Les défenseurs des droits humains soulignent également la persécution des parents d'adolescents LGBTQ+. Dans deux affaires, des mères ont été accusées de « manquement à leurs responsabilités parentales » en raison de publications sur les réseaux sociaux, et le père d'un adolescent transgenre a vu l'intégralité de ses droits parentaux révoqués.
Les arnaqueurs proposent des sorties au théâtre, envoient des liens d'hameçonnage pour l'achat de billets ou suggèrent même d'investir.

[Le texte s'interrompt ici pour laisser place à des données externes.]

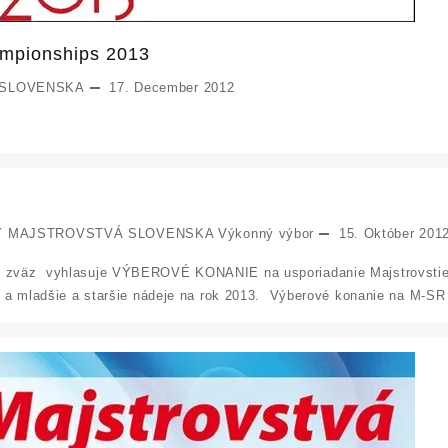
ampionships 2013
 SLOVENSKA
17. December 2012
Y
MAJSTROVSTVÁ SLOVENSKA
Výkonný výbor
15. Október 201
y zväz vyhlasuje VÝBEROVÉ KONANIE na usporiadanie Majstrovstiev
aci a mladšie a staršie nádeje na rok 2013. Výberové konanie na M-SR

Vlad, un abonné du groupe ParniPlus sur Telegram, raconte comment un jeune homme lui a envoyé un message en prétendant faire partie du groupe de discussion.
Les deux ont échangé des messages pendant plus d'une semaine. Selon Vlad, la personne semblait savoir exactement ce qu'il voulait entendre, suscitant habilement de la sympathie, probablement dans le but de gagner sa confiance. Après une semaine, elle lui a suggéré d'investir, présentant cela comme une « opportunité unique de gagner de l'argent. »
Vlad a pensé : « C'était quelque chose de nouveau. J'avais déjà reçu des messages du genre “envoie des photos nues” ou “les gens comme toi devraient être en hôpital psychiatrique” mais cette fois-ci c'était pour investir. » Après ce message, il a bloqué la personne.
En mai et juin 2022, un tribunal de Moscow a examiné une affaire impliquant de faux rendez-vous suivis de chantage. L’avocat chargé de l'affaire se souvient que le prévenu avait déclaré au tribunal :
I am the forest ranger. I don’t know why you are judging me. Putin personally allowed me to hunt these people.
Je suis le garde forestier. Je ne sais pas pourquoi vous me jugez. Poutine m'a personnellement autorisé à traquer ces personnes.
Selon les avocats, signaler un délit à la police en mentionnant son appartenance à la communauté LGBTQ+ ne constitue pas une violation des lois anti-extrémistes. Les droits des personnes queer doivent être respectés de la même manière que ceux de tout autre citoyen. Il est essentiel de rechercher de l'aide auprès d'organisations solidaires et, avec leur soutien, de se tourner vers les autorités. Lorsqu'elles reçoivent des plaintes, les équipes de défense des droits humains mènent des enquêtes indépendantes : elles rassemblent des preuves avant de les soumettre aux forces de l'ordre. La police accueille généralement ces affaires de manière favorable, car les preuves sont déjà réunies, ce qui permet l'arrestation d'un suspect présumé et améliore ainsi leurs statistiques.